Community-generated Postvention
Art holds the power to transform pain into understanding, inspiring healing where words fall short in the aftermath of suicide and mental health struggles.
Suicide loss is a major impediment to adolescent health and educational progress, yet school-focused postvention programming (i.e., support after a suicide death) is nonexistent, limited to guidelines based on exceedingly few studies of largely White youth. Building on our work with Youth Creating Change, in our next phase, we hope to continue to understand how art can be leveraged for learning to address adolescent suicide.

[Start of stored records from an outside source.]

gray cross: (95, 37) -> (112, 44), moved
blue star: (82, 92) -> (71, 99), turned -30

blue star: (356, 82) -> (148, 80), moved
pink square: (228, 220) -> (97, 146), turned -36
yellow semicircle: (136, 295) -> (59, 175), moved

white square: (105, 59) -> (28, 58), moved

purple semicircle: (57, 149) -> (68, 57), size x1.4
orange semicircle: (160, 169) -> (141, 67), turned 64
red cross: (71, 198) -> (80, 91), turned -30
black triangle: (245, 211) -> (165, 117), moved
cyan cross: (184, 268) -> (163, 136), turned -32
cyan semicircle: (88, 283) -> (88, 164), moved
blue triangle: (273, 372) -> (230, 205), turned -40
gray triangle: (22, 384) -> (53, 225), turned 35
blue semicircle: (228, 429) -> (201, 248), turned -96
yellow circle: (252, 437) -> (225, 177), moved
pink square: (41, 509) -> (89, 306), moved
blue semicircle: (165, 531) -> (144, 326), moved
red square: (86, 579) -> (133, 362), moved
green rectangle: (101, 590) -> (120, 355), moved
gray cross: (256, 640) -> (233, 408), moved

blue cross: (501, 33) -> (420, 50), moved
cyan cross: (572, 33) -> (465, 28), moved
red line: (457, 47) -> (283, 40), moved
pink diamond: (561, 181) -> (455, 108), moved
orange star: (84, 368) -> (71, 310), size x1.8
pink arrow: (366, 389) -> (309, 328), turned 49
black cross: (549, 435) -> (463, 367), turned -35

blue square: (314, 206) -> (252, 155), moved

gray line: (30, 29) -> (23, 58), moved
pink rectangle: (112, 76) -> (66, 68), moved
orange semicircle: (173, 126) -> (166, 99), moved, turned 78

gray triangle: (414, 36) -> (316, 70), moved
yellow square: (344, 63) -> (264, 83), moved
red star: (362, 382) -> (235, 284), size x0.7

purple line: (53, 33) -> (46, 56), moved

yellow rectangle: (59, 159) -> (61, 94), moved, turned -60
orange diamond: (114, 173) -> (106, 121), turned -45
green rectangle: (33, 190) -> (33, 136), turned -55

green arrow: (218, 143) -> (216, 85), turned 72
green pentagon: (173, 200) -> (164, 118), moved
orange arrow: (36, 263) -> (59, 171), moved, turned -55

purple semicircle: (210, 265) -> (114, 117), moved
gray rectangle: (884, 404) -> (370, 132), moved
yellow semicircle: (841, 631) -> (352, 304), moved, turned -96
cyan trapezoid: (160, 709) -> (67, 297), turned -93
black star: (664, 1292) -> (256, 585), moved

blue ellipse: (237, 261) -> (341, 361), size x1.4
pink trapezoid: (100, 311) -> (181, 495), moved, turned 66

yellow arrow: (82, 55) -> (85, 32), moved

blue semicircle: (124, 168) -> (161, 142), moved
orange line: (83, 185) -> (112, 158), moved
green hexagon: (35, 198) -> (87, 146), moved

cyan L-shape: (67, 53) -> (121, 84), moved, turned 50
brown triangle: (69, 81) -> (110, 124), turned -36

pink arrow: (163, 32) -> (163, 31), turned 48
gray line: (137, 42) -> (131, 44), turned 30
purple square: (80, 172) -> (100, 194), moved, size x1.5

Our project will utilize a unique mix of qualitative interviews, ethnodrama for developing verbatim documentary theater, theatrical dissemination for community discussion, and ongoing community review to aim to. The ethnodrama approach is unique in a) amplifying the nuance and authenticity of youth voices, b) building guardrails for psychological safety for youth suicide loss participants, while c) creating conditions for empathy with youths’ experience by ethnoactors and audience members. This project convenes a trailblazing research-practice-partnership between NYU ARCADIA’s Dr. Pamela Morris-Perez, NYU Verbatim Performance Lab’s Joe Salvatore, and Youth Creating Change’s Jana Sczersputowski and Stan Collins to develop the first-ever school-based, community-generated, postvention healing program.